Because you’ve taken Omnibus, you know the end of the story and how God writes his chapters. In days like these, God raised up Moses, and David, and the prophets, and Hezekiah, and Daniel, and Esther, and Judas Maccabeus, and Christ, and Paul, and Justin Martyr, and Athanasius, and Charles Martel, and St. Ignatius, and Martin Luther, and today he has raised up you. You were born for this day. (I know this, because they are your parents, and you happen to be alive right now.)
You see before you students in soft robes, but under those robes they are armed to the teeth, with the helmet, the breastplate, the shield, and the sword and they know how to use them. What happened in the Lord of the Rings, when the city was surrounded and the hammer trolls were at the gates? The best scene in the movie! “And fear no darkness!” You sit in your ranks, before you charge into a world held in the grip of darkness. This age of men God prepared for you. But this moment is greater than even the best scene in that movie, for you do not “ride for ruin and the world’s ending.” You have more to offer this world than, “death.” You bring life. You bring it’s only source. You bring new creation. A new beginning. Life from death. Jesus Christ is the oldest living man, and He is the King of the world. And He will win.

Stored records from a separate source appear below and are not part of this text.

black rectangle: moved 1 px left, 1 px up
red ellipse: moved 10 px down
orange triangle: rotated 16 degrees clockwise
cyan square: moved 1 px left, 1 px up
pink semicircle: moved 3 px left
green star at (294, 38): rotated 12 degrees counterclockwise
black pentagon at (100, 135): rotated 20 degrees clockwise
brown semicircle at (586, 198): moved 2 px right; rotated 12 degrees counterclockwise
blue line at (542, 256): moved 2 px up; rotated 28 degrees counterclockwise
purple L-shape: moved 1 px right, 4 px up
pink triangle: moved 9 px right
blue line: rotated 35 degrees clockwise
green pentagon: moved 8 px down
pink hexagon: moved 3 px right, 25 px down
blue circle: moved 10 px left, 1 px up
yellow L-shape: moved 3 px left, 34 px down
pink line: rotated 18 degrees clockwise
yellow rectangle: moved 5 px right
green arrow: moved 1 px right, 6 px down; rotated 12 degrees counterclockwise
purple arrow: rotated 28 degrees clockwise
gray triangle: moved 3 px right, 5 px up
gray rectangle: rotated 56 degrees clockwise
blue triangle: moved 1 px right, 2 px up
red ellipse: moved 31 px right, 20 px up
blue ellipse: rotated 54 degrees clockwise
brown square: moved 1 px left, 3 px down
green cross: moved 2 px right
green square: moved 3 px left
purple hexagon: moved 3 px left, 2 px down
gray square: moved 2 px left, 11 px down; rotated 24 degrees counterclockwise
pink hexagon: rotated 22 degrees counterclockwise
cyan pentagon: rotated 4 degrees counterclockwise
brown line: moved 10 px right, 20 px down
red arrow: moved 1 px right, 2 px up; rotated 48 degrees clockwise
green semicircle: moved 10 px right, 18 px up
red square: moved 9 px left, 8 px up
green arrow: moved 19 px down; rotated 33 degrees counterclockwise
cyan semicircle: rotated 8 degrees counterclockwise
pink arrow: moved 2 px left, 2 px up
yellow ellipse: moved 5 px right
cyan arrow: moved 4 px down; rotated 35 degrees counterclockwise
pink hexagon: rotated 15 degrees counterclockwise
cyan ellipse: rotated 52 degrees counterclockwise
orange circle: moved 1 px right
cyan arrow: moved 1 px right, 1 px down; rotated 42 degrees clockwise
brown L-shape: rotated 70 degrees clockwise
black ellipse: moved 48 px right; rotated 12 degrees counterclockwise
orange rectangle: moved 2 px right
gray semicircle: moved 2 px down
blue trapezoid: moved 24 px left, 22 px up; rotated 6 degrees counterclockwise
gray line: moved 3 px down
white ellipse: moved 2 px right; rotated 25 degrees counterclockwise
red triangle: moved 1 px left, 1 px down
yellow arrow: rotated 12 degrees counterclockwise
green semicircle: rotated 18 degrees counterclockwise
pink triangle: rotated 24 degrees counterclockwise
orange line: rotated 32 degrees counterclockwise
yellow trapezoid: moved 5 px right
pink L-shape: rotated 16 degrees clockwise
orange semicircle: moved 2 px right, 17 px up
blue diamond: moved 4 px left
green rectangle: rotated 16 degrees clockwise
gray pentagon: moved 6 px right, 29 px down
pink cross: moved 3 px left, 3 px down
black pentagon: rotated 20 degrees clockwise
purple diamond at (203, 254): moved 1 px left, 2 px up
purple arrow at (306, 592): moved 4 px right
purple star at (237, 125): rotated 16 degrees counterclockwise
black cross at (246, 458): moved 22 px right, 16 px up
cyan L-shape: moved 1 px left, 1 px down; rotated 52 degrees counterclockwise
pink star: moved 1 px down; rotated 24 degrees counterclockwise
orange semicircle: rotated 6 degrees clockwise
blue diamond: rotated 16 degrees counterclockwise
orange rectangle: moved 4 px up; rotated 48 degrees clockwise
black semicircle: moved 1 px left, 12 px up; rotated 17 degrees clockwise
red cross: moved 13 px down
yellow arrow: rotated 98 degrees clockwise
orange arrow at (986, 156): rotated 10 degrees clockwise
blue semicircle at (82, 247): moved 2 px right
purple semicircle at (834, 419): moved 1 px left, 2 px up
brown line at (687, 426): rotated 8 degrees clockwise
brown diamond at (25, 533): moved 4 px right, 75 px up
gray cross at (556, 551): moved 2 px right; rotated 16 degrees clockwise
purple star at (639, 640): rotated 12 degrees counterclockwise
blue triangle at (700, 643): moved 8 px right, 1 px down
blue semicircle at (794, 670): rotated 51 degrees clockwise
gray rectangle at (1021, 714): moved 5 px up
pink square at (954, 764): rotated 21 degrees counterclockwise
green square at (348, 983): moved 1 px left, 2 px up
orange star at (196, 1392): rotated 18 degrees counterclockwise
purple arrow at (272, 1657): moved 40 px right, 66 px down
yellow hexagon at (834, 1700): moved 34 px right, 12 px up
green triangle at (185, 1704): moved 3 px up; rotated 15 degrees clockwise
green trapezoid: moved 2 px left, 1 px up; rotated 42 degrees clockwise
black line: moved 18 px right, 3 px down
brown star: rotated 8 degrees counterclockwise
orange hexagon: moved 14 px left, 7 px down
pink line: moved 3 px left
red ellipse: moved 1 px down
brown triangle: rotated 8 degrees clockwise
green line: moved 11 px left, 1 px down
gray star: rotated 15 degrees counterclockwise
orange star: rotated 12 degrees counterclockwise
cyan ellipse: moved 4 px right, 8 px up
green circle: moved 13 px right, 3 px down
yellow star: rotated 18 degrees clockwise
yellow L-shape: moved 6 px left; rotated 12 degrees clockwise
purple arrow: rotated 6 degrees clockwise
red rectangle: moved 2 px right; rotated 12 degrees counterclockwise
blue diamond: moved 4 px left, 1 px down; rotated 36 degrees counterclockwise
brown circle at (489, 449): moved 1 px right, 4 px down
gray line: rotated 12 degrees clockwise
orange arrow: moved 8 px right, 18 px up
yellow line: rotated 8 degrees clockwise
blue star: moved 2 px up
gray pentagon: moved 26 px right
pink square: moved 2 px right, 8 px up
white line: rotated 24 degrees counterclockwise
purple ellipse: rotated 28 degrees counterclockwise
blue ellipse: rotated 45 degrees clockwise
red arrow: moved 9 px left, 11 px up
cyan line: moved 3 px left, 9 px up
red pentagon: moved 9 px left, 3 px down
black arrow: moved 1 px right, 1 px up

We, your teachers, believe this, so we have bet the most productive years of our lives on you, to give you the wisdom that leads to resourcefulness and the insight that leads to strategy. You could use this to climb the greased pole of ambition to become the “biggest” person in the room. In the garden, the serpent tempted Eve with what she already had. Don’t fall to temptation. If you have the fear of the Lord and the mind of Christ, have the humility to know that you are already the most important person in the room, because you are the mouth and hands of Christ. With all that earthy power, fight for what is right and principled and honorable and good. If you have the humility to believe the great status God has given you, and in this world you lift up His purposes, before the eyes of this world He will lift you up.
Dr. Michael Collender is an alumnus of the Los Angeles Film Studies Center who worked in Hollywood in script development and also in production in the capacities of Assistant Director and Second Unit Director. He is currently producer of St. Anne’s Public House. For the last eleven years he has taught at Gonzaga University, in Spokane, WA, at the undergraduate, graduate and doctoral levels. At Gonzaga he has taught philosophy, classical studies, leadership, ethics, and systems theory. He earned his PhD in Philosophy from the University of Stellenbosch, South Africa, working on the problem of modeling complex systems. He has also been a Visiting Fellow of the Philosophy Institute of the Catholic University of Leuven, Belgium, and has researched and lectured at the Joint Forces Staff College, Norfolk, VA, on how military commanders can understand complex battle environments in real time. His academic work was published by the US Military, and is listed with endorsement as recommended reading in the premiere campaign design text book Art of Design, published by the School of Advanced Military Studies (SAMS). Dr. Collender loves Classical rhetoric and has taught it for many years with an eye toward affecting persuasion in the 21st Century. At VPSA next year, he will be teaching Economics, Psychology, Film and Worldview, and Rhetoric 2.